Nearly three times more Syrians are scrambling to survive in besieged towns than the U.N. is estimating, warns an American non-profit whose members are medical professionals of Syrian descent. The Syrian American Medical Society claims in new a report that 650,000 Syrians are currently besieged in 49 communities by government forces and are facing a slow death.
The report was shared last week with U.N. officials just days after the civil war, which has left more than 200,000 dead, reached a grim milestone - its fourth anniversary.
The U.N. calculates that around 212,000 Syrians are living in eleven besieged areas that have little or no access to humanitarian aid. But the medical professionals say this is a gross underestimation and that another 38 towns and communities have been under long-term sieges enforced by forces loyal to Syrian President Bashar al-Assad.
Zaher Sahloul, president of the Syrian American Medical Society, told the Associated Press: “We’re not talking about quote-unquote terrorists, we're talking about families who have nothing to do with armed groups.”
The society says pro-Assad forces are using siege tactics to starve people out. Last month, in an interview with the BBC, President Assad insisted his forces are not besieging any towns, claiming that if weapons are getting into those towns, they couldn’t be described as under siege.
Siege impact
In an attempt to illustrate the deadly impact of the civil war, which started in March of 2011 when Assad started repressing civilian protests demanding reform, the report details 560 civilians who have died in besieged areas, featuring photographs of 345 of them. The group says there has to be more vigorous action from the international community - a plea reflected by other charities and aid agencies.
“We have to break the siege and to break the silence,” Sahloul insists. Some aid officials, though, say the numbers to a certain extent are irrelevant, arguing there are a lot of people starving and there’s no point in getting into an argument over statistics.
Former British Foreign Secretary and President of International Rescue Committee, David Miliband, is urging the U.N. Security Council to appoint permanent coordinators for humanitarian relief to deal with the crisis. The fourth anniversary of the Syrian crisis should remind the international community not only of the suffering of Syrians, but of its failure to resolve it, he said.

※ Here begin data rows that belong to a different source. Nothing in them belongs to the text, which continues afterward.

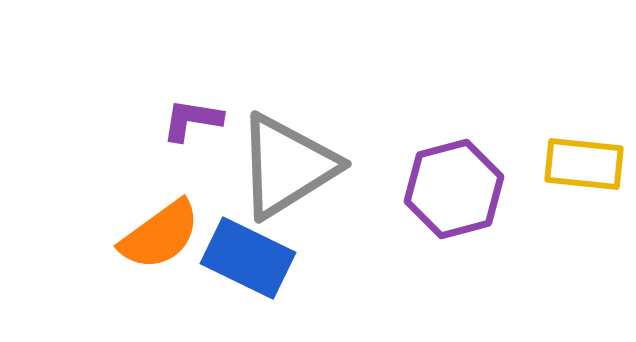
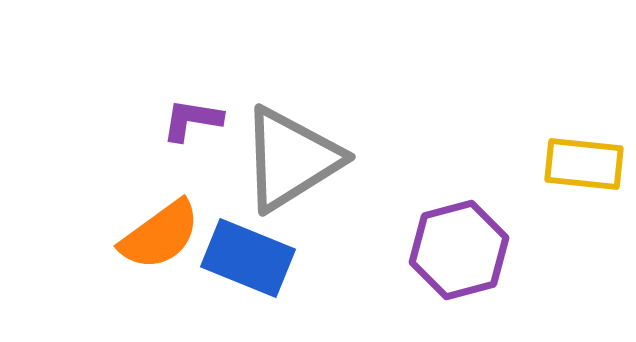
gray triangle: moved 4 px right, 7 px up
purple hexagon: moved 5 px right, 61 px down
blue rectangle: rotated 4 degrees counterclockwise
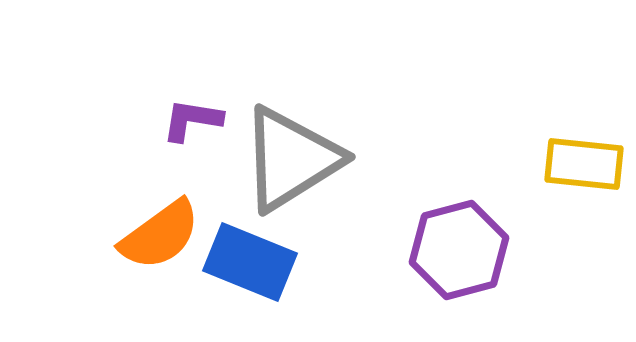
blue rectangle: moved 2 px right, 4 px down
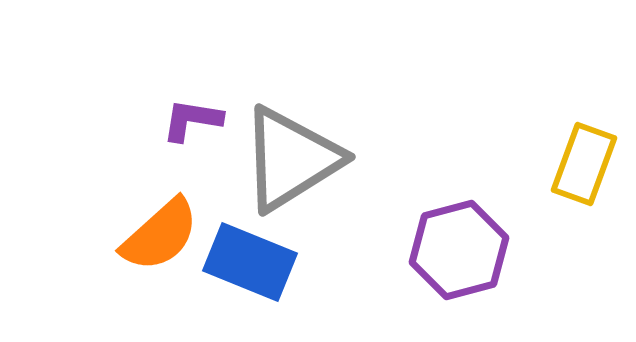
yellow rectangle: rotated 76 degrees counterclockwise
orange semicircle: rotated 6 degrees counterclockwise
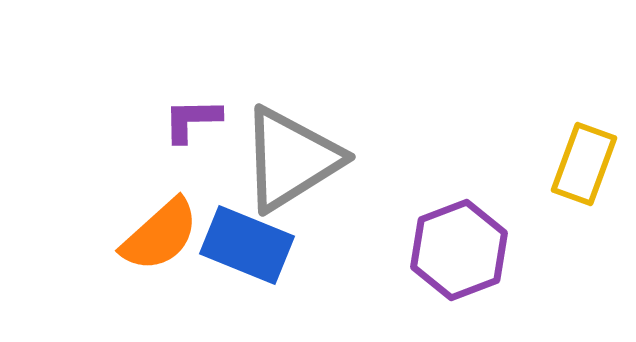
purple L-shape: rotated 10 degrees counterclockwise
purple hexagon: rotated 6 degrees counterclockwise
blue rectangle: moved 3 px left, 17 px up
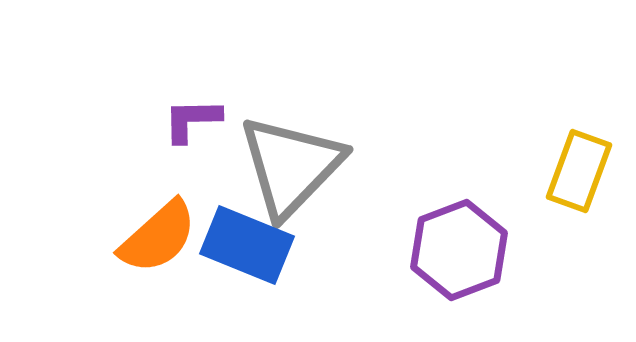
gray triangle: moved 7 px down; rotated 14 degrees counterclockwise
yellow rectangle: moved 5 px left, 7 px down
orange semicircle: moved 2 px left, 2 px down
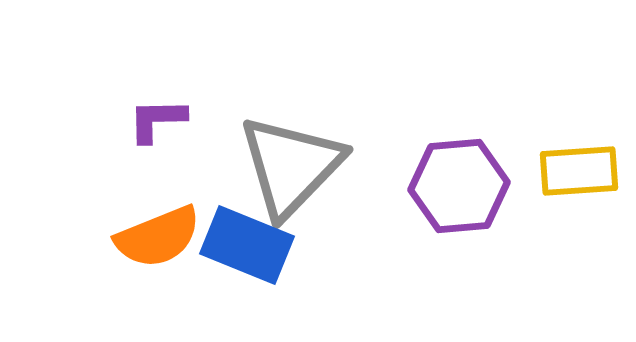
purple L-shape: moved 35 px left
yellow rectangle: rotated 66 degrees clockwise
orange semicircle: rotated 20 degrees clockwise
purple hexagon: moved 64 px up; rotated 16 degrees clockwise
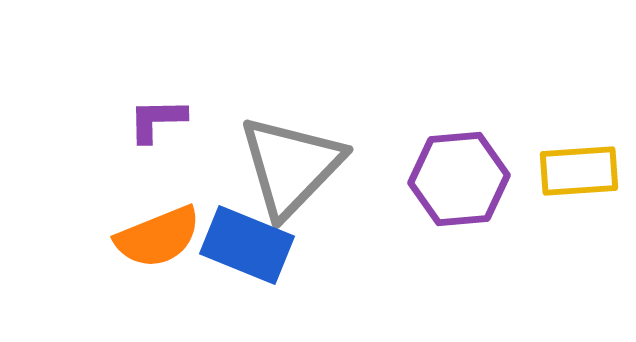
purple hexagon: moved 7 px up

According to Sahloul, sieges impact the young and old the most as they are more vulnerable to disease.
Last week, Anthony Lake, the executive director of the United Nations Children's Fund (UNICEF), lamented the plight of children trapped in the Syrian conflict, saying, “see this horror through the eyes of the children who are living through it. Their homes bombed or abandoned. Loved ones and friends lost. Their education interrupted, or never begun. Their childhoods stolen from them.”
International deadlock
But with no agreement among U.N. Security Council members - Russia and China have vetoed resolutions on the conflict - there seems little relief, let alone a resolution, in sight. On Friday, the U.S. ambassador to the U.N. Samantha Power singled out Russia for criticism. “The things we think are indispensable, Russia is not prepared to do.” She accused Moscow of shielding Assad from pressure and allowing him to do “almost whatever he wants.” Both Russia and China have also blocked efforts to refer Syrian government officials to the International Criminal Court for war crimes.
Government forces aren’t the only ones being accused of targeting civilians. Syrian militias, some Western-backed, and jihadists have indiscriminately targeted civilians, the non-profit Human Rights Watch claimed Monday. The rights group says it has documented dozens of opposition attacks against civilians in government-held territory in what it describes as a race to the bottom. “Civilians are paying the price, be it in government or rebel-held areas, with an inadequate international response,” said the group’s deputy Middle East director, Nadim Houry.
Houry accused rebels of “mimicking the ruthlessness of government forces.” The rights group cited cases of indiscriminate shelling and car bombs in the countryside of Damascus and Homs. “Besides being indiscriminate, many of these attacks seemed primarily intended to spread terror among the civilian population,” she says.
Among the worst car bombings was one in October last year outside a school in the Akrameh district of Homs city that killed more than 45 children.
Airstrikes also blamed for many deaths
Meanwhile, the Syrian Observatory for Human Rights, a London-based monitoring group that relies on activists on the ground to gather information, says it has documented the deaths of 1,953 people from U.S.-led coalition airstrikes on Syria since they started in September. Sixty-six of them were civilians - including 10 children and 6 women - killed in airstrikes on oil fields and refineries in the provinces of al-Hasakah, Der-Ezzor, and al-Raqqa.
Of the combatants killed, the Syrian Observatory says 1,796 were Islamic State militants, mostly of them non-Syrian, and 90 fighters were members of al-Qaida’s affiliate in Syria, Jabhat al-Nusra.
But the director of the Syrian Observatory, Rami Abdulrahman, cautions “We believe that the real number of casualties in Islamic State is more than our number because there is absolute secrecy on casualties and due to the difficulty of access to many areas and villages that have witnessed violent clashes and bombardment.”